### Instructions for the task
Copy the lines running from the one that contains "Explora (362, 804)" to the end of the entries below, exactly and with no pictures.

### Task input

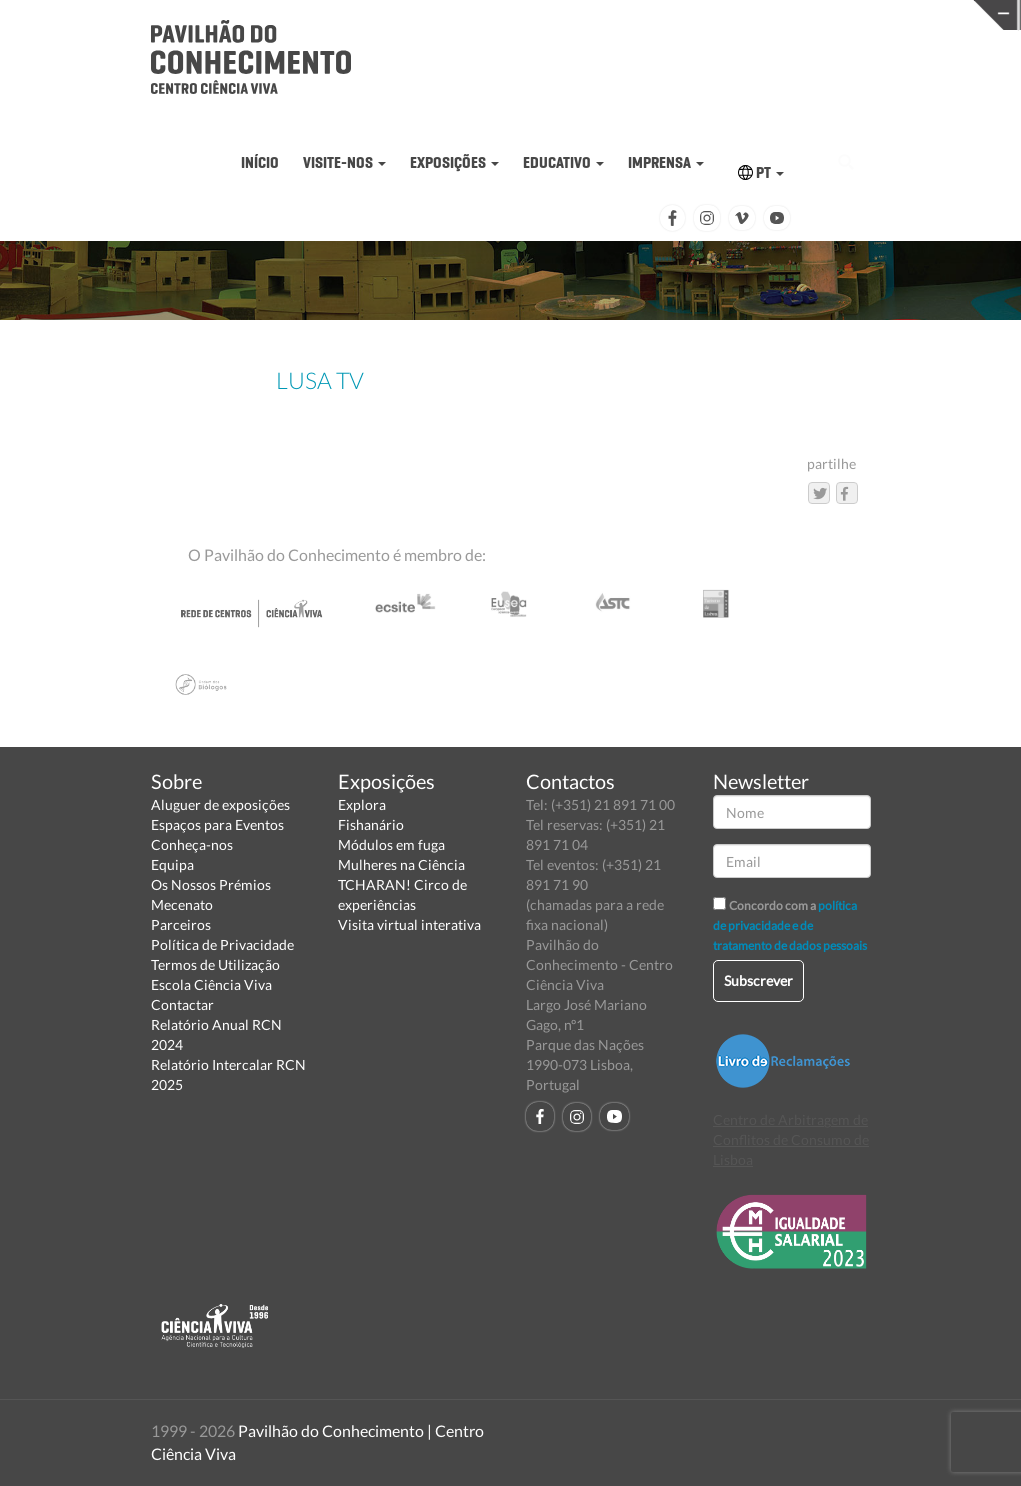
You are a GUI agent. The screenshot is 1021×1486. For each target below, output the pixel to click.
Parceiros (181, 924)
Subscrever (758, 980)
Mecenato (182, 904)
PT (761, 172)
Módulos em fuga (391, 844)
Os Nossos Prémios (211, 884)
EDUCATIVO (563, 162)
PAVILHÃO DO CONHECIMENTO (484, 15)
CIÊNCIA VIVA (705, 13)
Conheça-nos (192, 844)
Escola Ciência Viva (211, 984)
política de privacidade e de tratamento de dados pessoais (790, 925)
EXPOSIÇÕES (454, 162)
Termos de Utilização (215, 964)
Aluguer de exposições (220, 804)
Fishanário (371, 824)
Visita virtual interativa (409, 924)
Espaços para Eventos (217, 824)
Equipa (172, 864)
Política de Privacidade (222, 944)
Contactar (182, 1004)
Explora (362, 804)
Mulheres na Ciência (401, 864)
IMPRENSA (666, 162)
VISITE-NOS (344, 162)
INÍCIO (260, 162)
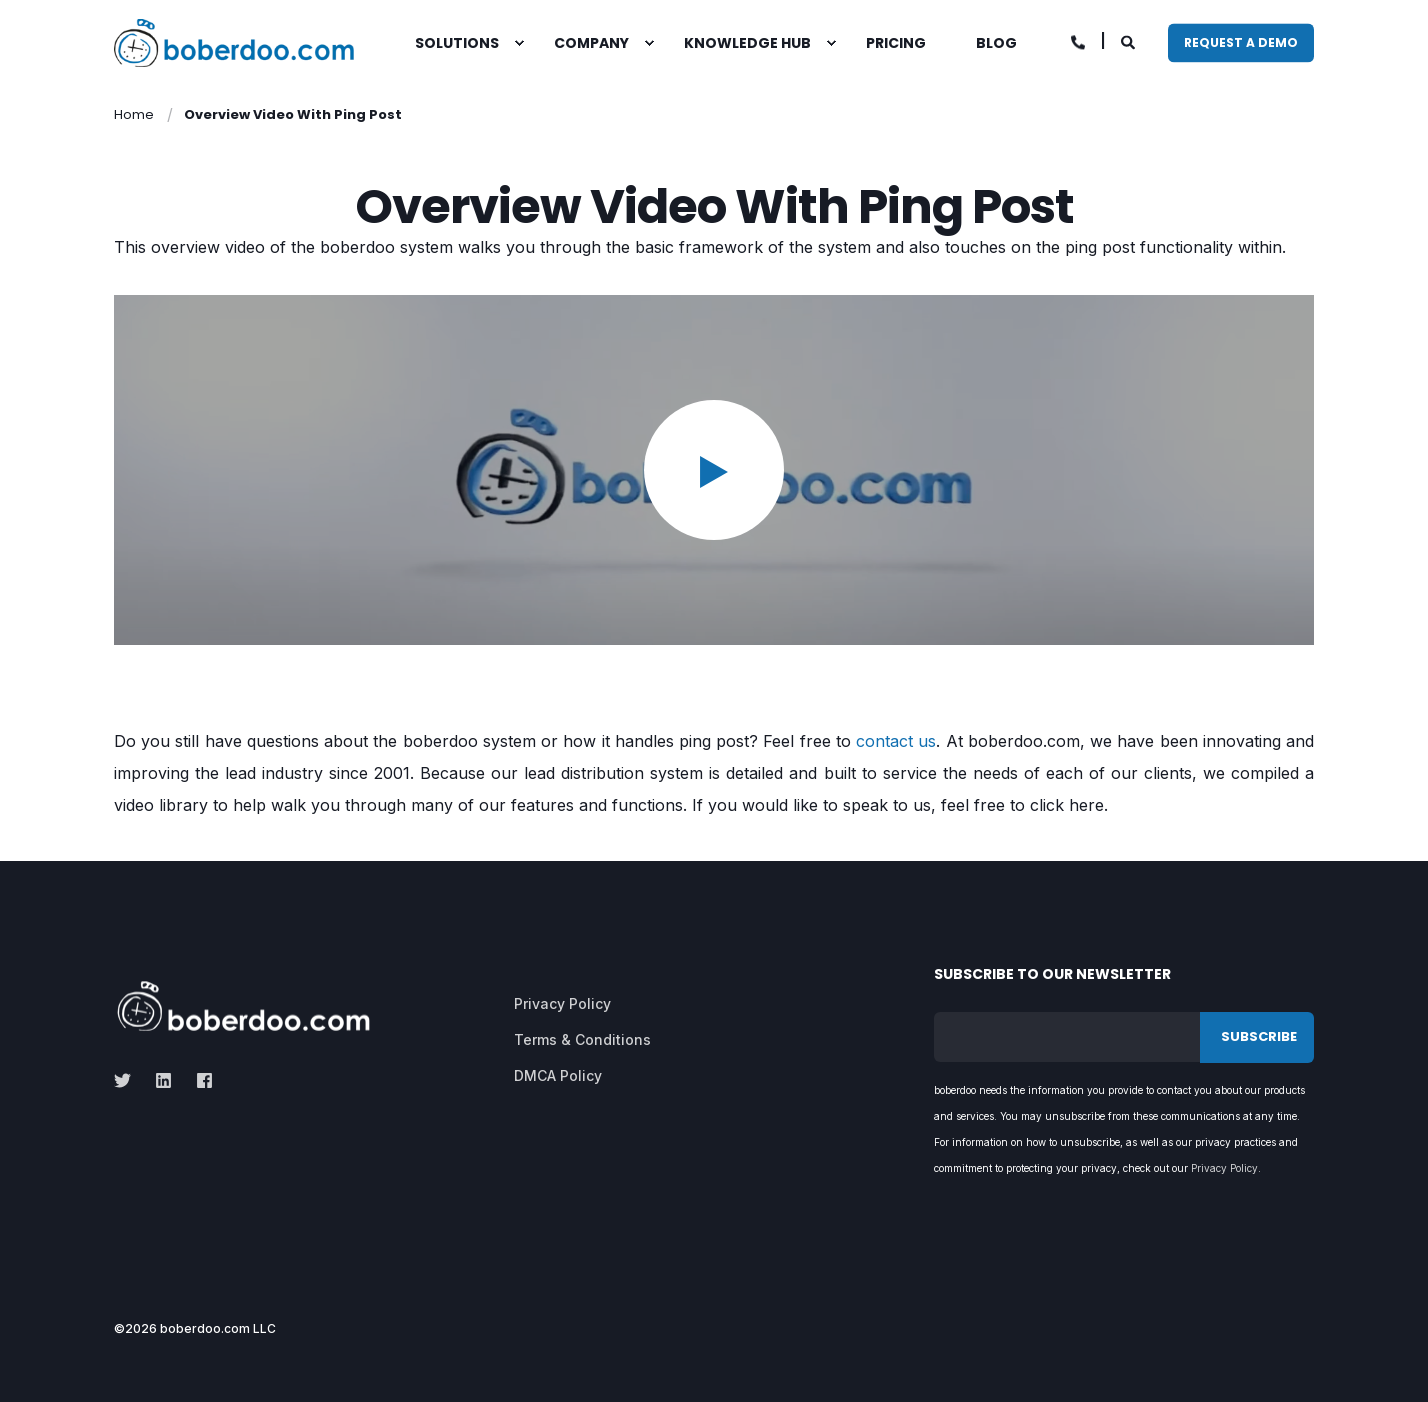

### Result for this task
Explora (362, 804)
Mulheres na Ciência (401, 864)
IMPRENSA (666, 162)
VISITE-NOS (344, 162)
INÍCIO (260, 162)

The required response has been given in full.